Jeff liked it and, after hours of research, helped by researchers at NGS, he asked me to pursue it to a finished pencil. NGS always wants to see a color comp, and this time I took a bit of a digital stab at it. (I got half way before I realized I’d had enough. But they saw enough of where I was going.)


Now the researchers really took it apart, a piece at a time. This is where I’ve learned great patience. Let’s just look at one aspect: the Memphis gate. And oh, by the way, the researchers said, yes indeed, there was a huge statue in front of the gate. Yay! They sent me! Look at the size of that baby.

For a while, my gate was too large. Then too small. The sketches below show how I changed all the aspects of the gate, but instead of redrawing the pencil every time, I just drew over it with tracing paper.

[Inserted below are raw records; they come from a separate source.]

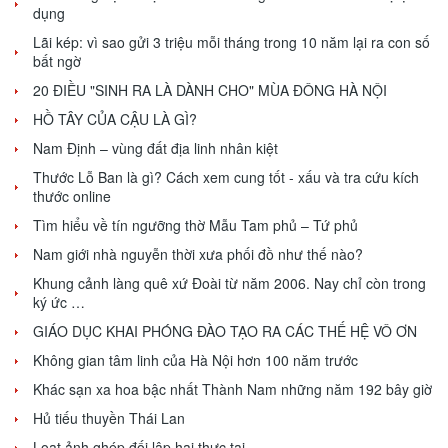
dụng
Lãi kép: vì sao gửi 3 triệu mỗi tháng trong 10 năm lại ra con số
bất ngờ
20 ĐIỀU "SINH RA LÀ DÀNH CHO" MÙA ĐÔNG HÀ NỘI
HỒ TÂY CỦA CẬU LÀ GÌ?
Nam Định – vùng đất địa linh nhân kiệt
Thước Lỗ Ban là gì? Cách xem cung tốt - xấu và tra cứu kích
thước online
Tìm hiểu về tín ngưỡng thờ Mẫu Tam phủ – Tứ phủ
Nam giới nhà nguyễn thời xưa phối đồ như thế nào?
Khung cảnh làng quê xứ Đoài từ năm 2006. Nay chỉ còn trong
ký ức …
GIÁO DỤC KHAI PHÓNG ĐÀO TẠO RA CÁC THẾ HỆ VÔ ƠN
Không gian tâm linh của Hà Nội hơn 100 năm trước
Khác sạn xa hoa bậc nhất Thành Nam những năm 192 bây giờ
Hủ tiếu thuyền Thái Lan
Loạt ảnh ghép đối lập hai thực tại.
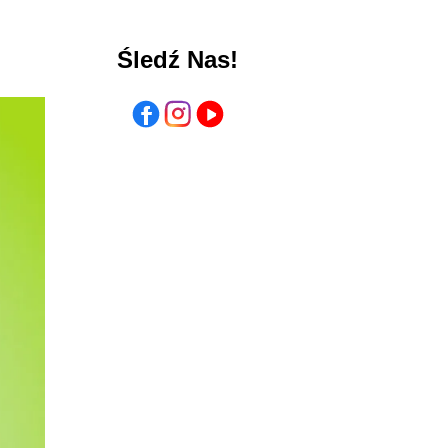
Śledź Nas!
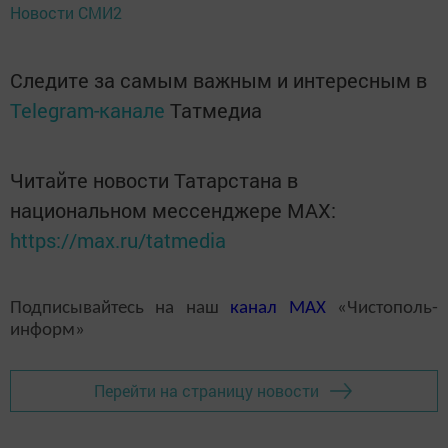
Новости СМИ2
Следите за самым важным и интересным в
Telegram-канале
Татмедиа
Читайте новости Татарстана в
национальном мессенджере MАХ:
https://max.ru/tatmedia
Подписывайтесь на наш
канал
MAX
«Чистополь-
информ»
Перейти на страницу новости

Then I got the word: wait, there wasn’t just one statue, but two. Even better. And flags.
Hold on. We were wrong about the statue. The shot we sent was 
a telephoto shot. It’s more like this; actually about this big:

Meantime, I was also working on the second painting design. As the scientists checked out details on one, I would switch back to another to work on. This took weeks.
Eventually, I was given the go-ahead for finish. Then, they would have at it again, picking over the details of color, light, wind direction, etc. (yes, they even knew the correct wind direction that day.)
The last thing they said was, “should we really have fire arrows?” Jeff came to my rescue on that one by saying basically, ‘are you kiddin’ me?’.